La reacción de Sánchez recuerda a la de un líder que no tolera la disidencia ni la competencia. Su obsesión con Madrid es tan evidente que ha convertido a esta comunidad autónoma en el blanco preferido de sus ataques, desde el control del sistema sanitario hasta los impuestos, pasando por los medios públicos y los jueces. No importa si las acusaciones son infundadas o desproporcionadas: lo único relevante es el desgaste político del rival.
¿Justicia o guerra política?
Lo más preocupante no es que un presidente critique a un adversario. Eso entra dentro de lo legítimo en democracia. Lo alarmante es que use información parcial, la difunda con tintes conspiranoicos y active toda la maquinaria del Estado —desde Moncloa hasta los medios públicos y órganos judiciales afines— para destruir al oponente sin base probatoria.
Este uso perverso del poder es síntoma de un deterioro democrático profundo. Cuando el líder del Ejecutivo actúa con esa ligereza, sin respeto por la verdad ni por los límites institucionales, se cruza una línea peligrosa. La política se convierte en guerra, y el adversario pasa a ser tratado como un enemigo a destruir.
El "a por ellos" de Sánchez
Cuando Sánchez dijo “alucinante. A por ellos”, no se refería a buscar la verdad ni a depurar responsabilidades. Se refería a aprovechar una oportunidad política para golpear al PP de Madrid, sin importar las consecuencias institucionales, personales o democráticas. Su actitud en este caso es reveladora de un estilo de liderazgo cada vez más autoritario, vengativo y basado en el cálculo político más descarnado.
Pedro Sánchez no actuó como presidente del Gobierno. Actuó como el jefe de una operación de demolición. Y eso, en democracia, es más preocupante que cualquier supuesto escándalo del pasado.

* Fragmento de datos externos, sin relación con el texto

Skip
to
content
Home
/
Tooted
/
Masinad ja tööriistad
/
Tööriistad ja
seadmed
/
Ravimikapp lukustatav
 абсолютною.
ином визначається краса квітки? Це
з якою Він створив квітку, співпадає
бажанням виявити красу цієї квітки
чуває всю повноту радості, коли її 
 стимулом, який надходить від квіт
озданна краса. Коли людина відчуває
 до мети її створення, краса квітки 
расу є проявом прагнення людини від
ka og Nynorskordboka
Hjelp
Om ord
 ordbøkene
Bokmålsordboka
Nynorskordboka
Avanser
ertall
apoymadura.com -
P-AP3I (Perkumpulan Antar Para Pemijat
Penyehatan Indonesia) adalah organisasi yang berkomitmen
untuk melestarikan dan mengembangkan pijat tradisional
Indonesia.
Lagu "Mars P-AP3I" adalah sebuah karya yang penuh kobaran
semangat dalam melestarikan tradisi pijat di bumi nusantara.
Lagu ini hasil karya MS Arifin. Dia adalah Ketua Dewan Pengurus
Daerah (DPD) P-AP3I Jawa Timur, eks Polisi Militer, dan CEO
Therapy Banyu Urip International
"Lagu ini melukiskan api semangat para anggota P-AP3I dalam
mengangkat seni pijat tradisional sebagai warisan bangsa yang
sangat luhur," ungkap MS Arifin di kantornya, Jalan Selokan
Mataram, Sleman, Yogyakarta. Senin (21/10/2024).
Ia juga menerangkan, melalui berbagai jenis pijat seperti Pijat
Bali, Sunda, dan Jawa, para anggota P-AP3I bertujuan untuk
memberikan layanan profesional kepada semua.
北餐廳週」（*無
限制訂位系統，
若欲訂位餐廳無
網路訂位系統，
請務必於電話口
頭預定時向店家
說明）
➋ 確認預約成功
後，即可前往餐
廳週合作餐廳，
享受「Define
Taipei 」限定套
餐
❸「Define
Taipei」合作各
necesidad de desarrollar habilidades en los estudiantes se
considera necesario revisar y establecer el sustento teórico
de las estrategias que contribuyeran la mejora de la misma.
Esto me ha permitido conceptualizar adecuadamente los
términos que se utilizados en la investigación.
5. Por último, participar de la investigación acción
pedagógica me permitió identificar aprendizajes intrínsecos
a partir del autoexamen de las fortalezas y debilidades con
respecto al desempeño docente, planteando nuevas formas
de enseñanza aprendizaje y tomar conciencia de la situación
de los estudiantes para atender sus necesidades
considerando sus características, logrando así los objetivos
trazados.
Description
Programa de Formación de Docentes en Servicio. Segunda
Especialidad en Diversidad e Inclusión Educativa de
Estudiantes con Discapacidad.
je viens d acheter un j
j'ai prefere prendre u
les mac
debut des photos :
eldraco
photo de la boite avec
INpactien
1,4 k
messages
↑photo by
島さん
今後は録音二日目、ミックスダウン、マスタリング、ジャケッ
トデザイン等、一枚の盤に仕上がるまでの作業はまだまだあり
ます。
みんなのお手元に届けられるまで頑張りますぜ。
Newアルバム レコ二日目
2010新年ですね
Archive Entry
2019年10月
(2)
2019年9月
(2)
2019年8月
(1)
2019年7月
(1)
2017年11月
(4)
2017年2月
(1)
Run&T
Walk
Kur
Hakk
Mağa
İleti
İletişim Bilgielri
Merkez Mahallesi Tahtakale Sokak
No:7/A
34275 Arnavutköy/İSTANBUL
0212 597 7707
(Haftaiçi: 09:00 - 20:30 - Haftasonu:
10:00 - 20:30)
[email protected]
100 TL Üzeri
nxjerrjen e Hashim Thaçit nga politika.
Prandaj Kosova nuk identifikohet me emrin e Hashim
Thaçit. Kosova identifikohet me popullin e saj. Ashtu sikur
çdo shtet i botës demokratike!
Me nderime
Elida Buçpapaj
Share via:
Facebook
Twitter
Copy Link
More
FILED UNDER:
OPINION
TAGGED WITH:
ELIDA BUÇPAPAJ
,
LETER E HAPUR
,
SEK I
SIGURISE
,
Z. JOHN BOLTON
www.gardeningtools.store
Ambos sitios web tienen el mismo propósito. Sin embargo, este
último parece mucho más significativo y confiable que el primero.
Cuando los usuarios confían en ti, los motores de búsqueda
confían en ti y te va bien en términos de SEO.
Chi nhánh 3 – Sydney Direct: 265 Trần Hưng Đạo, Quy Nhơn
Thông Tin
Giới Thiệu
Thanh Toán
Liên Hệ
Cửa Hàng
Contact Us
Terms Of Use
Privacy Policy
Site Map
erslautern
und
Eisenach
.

Epilogo: El transfuguismo como herramienta de poder
No deja de ser irónico —e indignante— que el mismo Pedro Sánchez que se rasga las vestiduras por los supuestos contactos entre el PP y Bárcenas, se haya mostrado dispuesto a pactar con tránsfugas y recomponer mayorías por la puerta de atrás en varias comunidades autónomas.
Esta práctica, conocida como transfuguismo, supone romper la voluntad de los votantes expresada en las urnas para fabricar gobiernos artificiales mediante acuerdos con representantes que traicionan a sus partidos de origen.

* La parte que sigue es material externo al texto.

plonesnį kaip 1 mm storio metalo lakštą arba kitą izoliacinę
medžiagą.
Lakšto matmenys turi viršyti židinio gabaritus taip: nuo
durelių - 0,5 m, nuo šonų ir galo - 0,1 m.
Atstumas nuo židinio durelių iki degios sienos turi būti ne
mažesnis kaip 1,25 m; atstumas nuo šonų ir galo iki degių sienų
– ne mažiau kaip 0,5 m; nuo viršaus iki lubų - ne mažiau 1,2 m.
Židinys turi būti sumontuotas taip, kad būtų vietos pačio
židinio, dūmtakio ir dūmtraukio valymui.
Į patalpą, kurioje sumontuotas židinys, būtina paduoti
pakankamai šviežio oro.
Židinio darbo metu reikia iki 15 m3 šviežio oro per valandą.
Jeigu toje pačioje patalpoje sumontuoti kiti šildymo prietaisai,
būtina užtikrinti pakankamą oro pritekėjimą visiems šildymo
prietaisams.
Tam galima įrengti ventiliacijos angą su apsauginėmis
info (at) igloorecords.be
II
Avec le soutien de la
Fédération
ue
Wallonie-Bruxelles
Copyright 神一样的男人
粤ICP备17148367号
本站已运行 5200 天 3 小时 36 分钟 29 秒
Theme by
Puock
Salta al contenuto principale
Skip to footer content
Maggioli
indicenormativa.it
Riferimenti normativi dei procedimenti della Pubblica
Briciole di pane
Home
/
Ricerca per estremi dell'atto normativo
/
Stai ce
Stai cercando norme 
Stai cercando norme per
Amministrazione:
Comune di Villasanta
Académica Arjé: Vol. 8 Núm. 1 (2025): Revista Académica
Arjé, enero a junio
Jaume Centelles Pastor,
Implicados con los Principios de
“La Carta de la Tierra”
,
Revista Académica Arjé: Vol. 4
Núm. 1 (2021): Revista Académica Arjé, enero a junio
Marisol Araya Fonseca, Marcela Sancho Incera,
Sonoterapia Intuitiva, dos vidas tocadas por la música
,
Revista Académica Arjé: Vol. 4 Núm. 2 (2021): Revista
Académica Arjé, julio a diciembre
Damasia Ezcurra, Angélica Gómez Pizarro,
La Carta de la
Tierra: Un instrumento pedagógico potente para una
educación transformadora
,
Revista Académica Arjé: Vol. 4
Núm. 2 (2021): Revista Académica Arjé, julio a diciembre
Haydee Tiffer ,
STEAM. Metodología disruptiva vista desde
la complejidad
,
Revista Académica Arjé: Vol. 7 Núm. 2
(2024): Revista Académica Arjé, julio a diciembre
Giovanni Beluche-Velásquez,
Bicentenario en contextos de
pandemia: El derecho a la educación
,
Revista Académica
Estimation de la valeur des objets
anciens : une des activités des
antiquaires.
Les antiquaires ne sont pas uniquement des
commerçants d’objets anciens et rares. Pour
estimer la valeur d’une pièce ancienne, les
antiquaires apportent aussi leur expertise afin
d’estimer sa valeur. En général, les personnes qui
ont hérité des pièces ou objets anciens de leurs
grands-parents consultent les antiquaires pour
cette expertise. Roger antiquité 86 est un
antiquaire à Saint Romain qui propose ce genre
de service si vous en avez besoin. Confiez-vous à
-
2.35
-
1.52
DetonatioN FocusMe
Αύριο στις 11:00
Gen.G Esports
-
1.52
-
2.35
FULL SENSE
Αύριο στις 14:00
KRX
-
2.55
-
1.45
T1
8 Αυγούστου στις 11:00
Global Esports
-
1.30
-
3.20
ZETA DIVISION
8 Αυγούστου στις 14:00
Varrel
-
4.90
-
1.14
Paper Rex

Desde Castilla y León hasta Murcia o Canarias, el PSOE ha explorado e intentado fórmulas de poder apoyándose en representantes que abandonaban sus formaciones, buscando investir presidentes a toda costa, aún a riesgo de dinamitar la confianza ciudadana en las instituciones. El caso de Murcia en 2021 fue paradigmático: el intento de una moción de censura con el apoyo de tránsfugas de Ciudadanos fue visto por muchos como un golpe político ilegítimo, urdido desde La Moncloa.

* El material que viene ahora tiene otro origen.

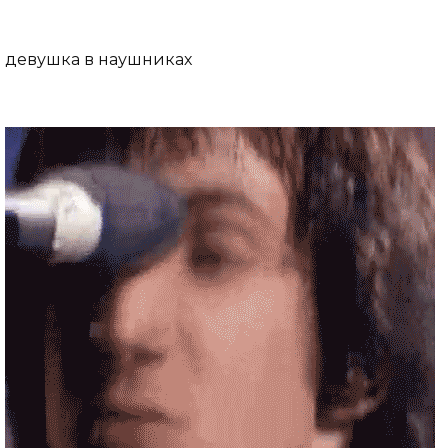
девушка в наушниках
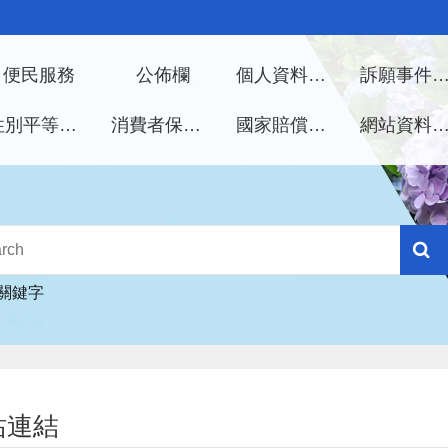
便民服務
公佈欄
個人資料保護管理手冊
訴願事件處
性別平等專區
消費者保護專區
國家賠償事件處理
網站資料開放宣
關鍵字
站連結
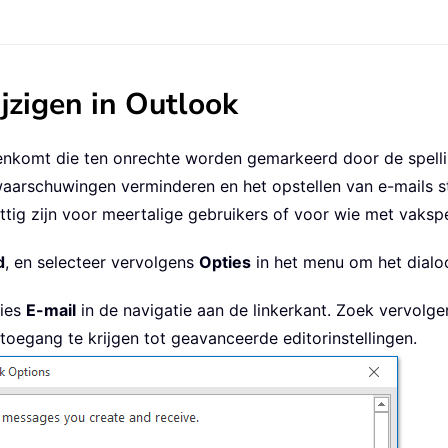
zigen in Outlook
enkomt die ten onrechte worden gemarkeerd door de spelli
rschuwingen verminderen en het opstellen van e-mails st
ttig zijn voor meertalige gebruikers of voor wie met vaks
d
, en selecteer vervolgens
Opties
in het menu om het dialo
ties
E-mail
in de navigatie aan de linkerkant. Zoek vervolge
oegang te krijgen tot geavanceerde editorinstellingen.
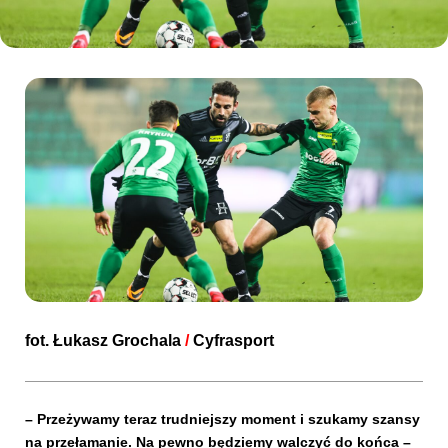
Kibice
SKLEP
KUP BILET
fot.
Łukasz Grochala
/
Cyfrasport
– Przeżywamy teraz trudniejszy moment i szukamy szansy
na przełamanie. Na pewno będziemy walczyć do końca –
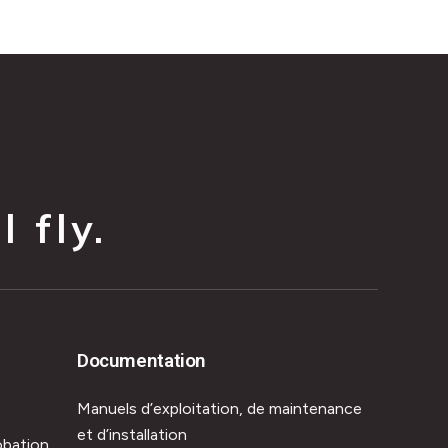
 fly.
Documentation
Manuels d’exploitation, de maintenance
et d’installation
obation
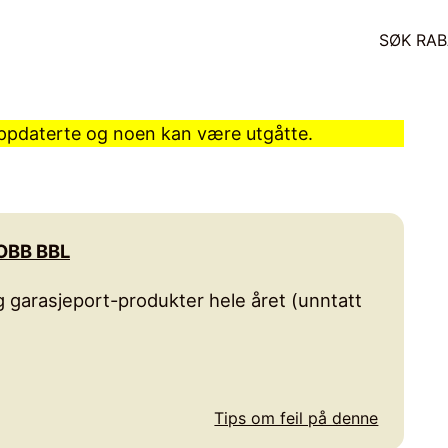
SØK RAB
 oppdaterte og noen kan være utgåtte.
OBB BBL
 garasjeport-produkter hele året (unntatt
Tips om feil på denne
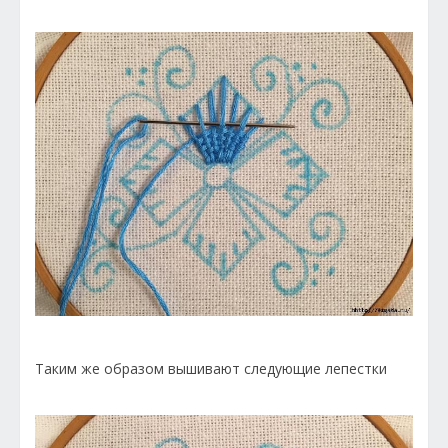
Таким же образом вышивают следующие лепестки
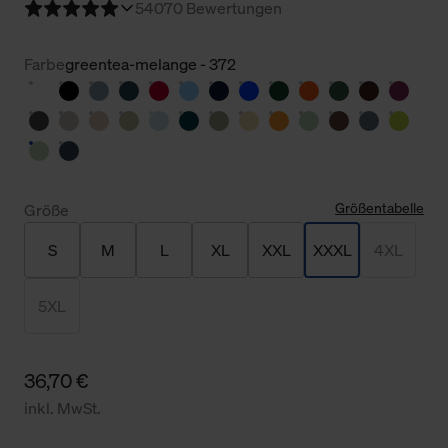
5
4070 Bewertungen
Farbe
greentea-melange - 372
Größentabelle
Größe
S
M
L
XL
XXL
XXXL
4XL
5XL
36,70 €
inkl. MwSt.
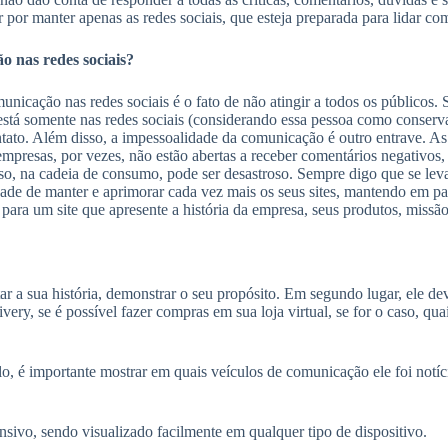
 por manter apenas as redes sociais, que esteja preparada para lidar c
o nas redes sociais?
municação nas redes sociais é o fato de não atingir a todos os público
está somente nas redes sociais (considerando essa pessoa como conserva
ntato. Além disso, a impessoalidade da comunicação é outro entrave. A
presas, por vezes, não estão abertas a receber comentários negativos,
o, na cadeia de consumo, pode ser desastroso. Sempre digo que se leva 
ade de manter e aprimorar cada vez mais os seus sites, mantendo em par
ara um site que apresente a história da empresa, seus produtos, missão,
r a sua história, demonstrar o seu propósito. Em segundo lugar, ele dev
ivery, se é possível fazer compras em sua loja virtual, se for o caso, qu
, é importante mostrar em quais veículos de comunicação ele foi notíci
sivo, sendo visualizado facilmente em qualquer tipo de dispositivo.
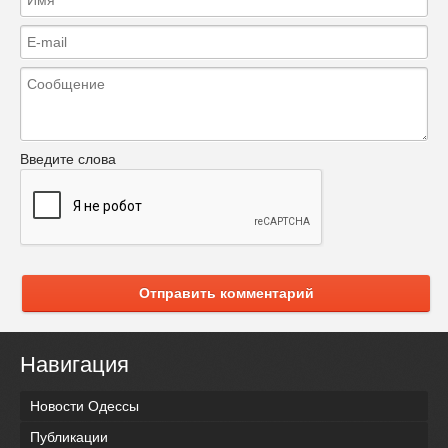
Введите слова
Отправить комментарий
Навигация
Новости Одессы
Публикации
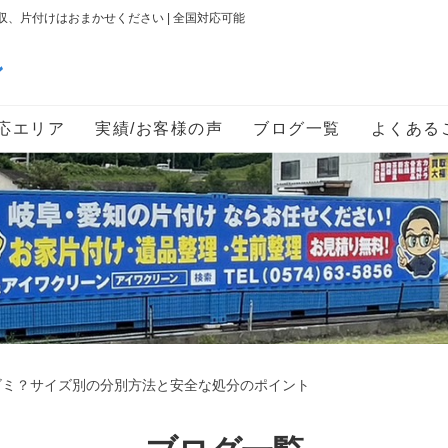
、片付けはおまかせください | 全国対応可能
ン
応エリア
実績/お客様の声
ブログ一覧
よくある
ゴミ？サイズ別の分別方法と安全な処分のポイント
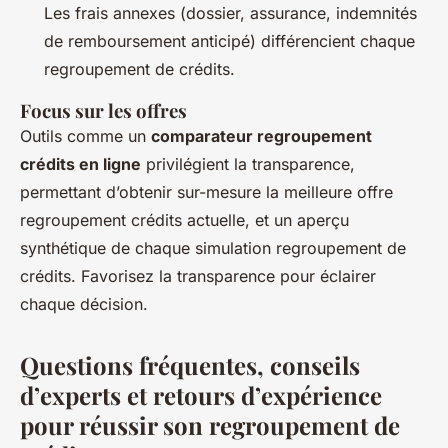
Les frais annexes (dossier, assurance, indemnités
de remboursement anticipé) différencient chaque
regroupement de crédits.
Focus sur les offres
Outils comme un
comparateur regroupement
crédits en ligne
privilégient la transparence,
permettant d’obtenir sur-mesure la meilleure offre
regroupement crédits actuelle, et un aperçu
synthétique de chaque simulation regroupement de
crédits. Favorisez la transparence pour éclairer
chaque décision.
Questions fréquentes, conseils
d’experts et retours d’expérience
pour réussir son regroupement de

Este comportamiento representa una estafa al votante. Significa utilizar la representación política como una moneda de cambio, sin escrúpulos, sin ideología y sin respeto alguno por el principio básico de la democracia: que el ciudadano elige gobiernos, no los fabricantes de mayorías parlamentarias en despachos oscuros.
El uso del transfuguismo como herramienta de poder es, ni más ni menos, corrupción política, aunque no penal, sí profundamente moral. Y cuando quien lo practica es el presidente del Gobierno, la gravedad es aún mayor.
Pedro Sánchez ha demostrado estar dispuesto a lo que sea para mantener el poder: aliarse con herederos de ETA, negociar con prófugos de la justicia, comprar voluntades parlamentarias y utilizar tránsfugas como piezas de ajedrez. Y luego, sin rubor, se presenta como guardián de la ética institucional frente a los escándalos del PP.
Este doble rasero es insostenible. No estamos ante un presidente que defienda la regeneración, sino ante un líder que ha convertido el poder en su único principio rector, aunque para ello tenga que dinamitar la credibilidad del sistema democrático.